The saliva is a fluid of extreme importance in the maintenance of oral homeostasis, being present in several biologic processes. It is composed in almost its totality by water and electrolytes, besides proteins such as immunoglobulins and mucins. This fluid acts in the lubrication of the mucosa, digestion, phonation, gustation, neutralization of acid components and in the immune systems through antimicrobial peptides against bacteria, fungi and viroses [1-5]. Hyposalivation is characterized by the decrease in the capacity of the salivary glands to secrete saliva, and xerostomia is defined as the subjective sensation of oral dryness. Such alterations can be caused by drugs, systemic diseases, head and neck radiotherapy, among other reasons [6]. Patients affected by salivary dysfunctions tend to show an atrophic oral mucosa, as well as symptoms such as dysphonia, dysphagia, oral burning sensation and palate alterations.

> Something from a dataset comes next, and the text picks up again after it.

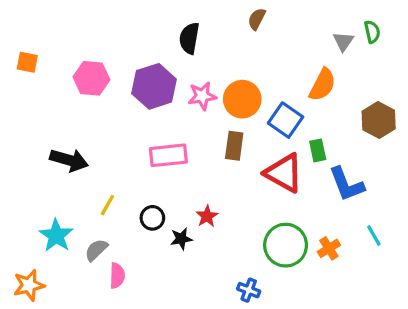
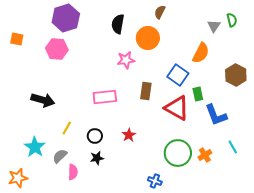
purple hexagon: (154, 86) -> (66, 18), moved
orange circle: (242, 99) -> (148, 38), moved
black star: (181, 239) -> (97, 158), moved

There is increased risk to oral candidiasis, caries lesions and periodontal alterations [7-9]. The diminished bactericidal effect of saliva favors the increase of population of the microorganisms responsible for these diseases [8,10]. Head and neck radiotherapy is one of the main causes of salivary dysfunction [11,12]. The major salivary glands are usually included in the radiation portals due to the fact that they reside close to primary tumor sites and lymphatic chains of the head and neck region and frequently have their function impaired resulting in hyposalivation and xerostomia [11,13-15]. Among the radiotherapy methods most employed in head and neck region, conventional 2D radiotherapy (RC) is the one that presents the most significant side effects on the glandular tissue. Intensity-modulated radiotherapy (IMRT) and three dimensional conformal radiotherapy (3DCRT) reduce the radiation dose on the health structures close to the tumor and, consequently, the toxicity caused by the ionizing radiation [13,1620]. The salivary glands are extremely sensitive to ionizing radiation, presenting structural alterations which cause changes in salivary flow and composition [21]. These alterations are dose-dependent and can be irreversible [21,22]. Permanent hyposalivation is frequently associated to doses of ≥50 Gy, usually used for head and neck cancer treatment [23].
放射治疗引起的唾液功能减退:预防机制的最新进展
唾液是维持口腔内稳态的一种极其重要的液体,存在于几个生物过程中。除了免疫球蛋白和粘蛋白等蛋白质外,它几乎全部由水和电解质组成。这种液体的作用是润滑粘膜、消化、发声、味觉、中和酸性成分,并通过抗细菌、真菌和病毒的抗菌肽在免疫系统中发挥作用[1-5]。唾液分泌不足的特点是唾液腺分泌唾液的能力下降,口干症被定义为口腔干燥的主观感觉。这种改变可由药物、全身性疾病、头颈部放射治疗等原因引起。唾液功能障碍患者往往表现为口腔黏膜萎缩,以及发音困难、吞咽困难、口腔烧灼感和味觉改变等症状。口腔念珠菌病、龋齿和牙周病变的风险增加[7-9]。唾液杀菌作用的减弱有利于导致这些疾病的微生物种群的增加[8,10]。头颈部放疗是导致唾液功能障碍的主要原因之一[11,12]。由于大唾液腺靠近原发肿瘤部位和头颈部淋巴链,其功能经常受损,导致唾液分泌不足和口干,因此通常包括在辐射入口中[11,13-15]。在头颈部常用的放疗方法中,常规二维放疗(2D radiation, RC)是对腺体组织副作用最显著的一种。调强放疗(IMRT)和三维适形放疗(3DCRT)降低了肿瘤附近健康结构的辐射剂量,从而降低了电离辐射引起的毒性[13,1620]。唾液腺对电离辐射极为敏感,呈现结构改变,导致唾液腺流量和成分改变。这些改变是剂量依赖性的,并且可能是不可逆的[21,22]。永久性低通气通常与≥50gy的剂量有关,通常用于头颈癌治疗bbb。
本文章由计算机程序翻译,如有差异,请以英文原文为准。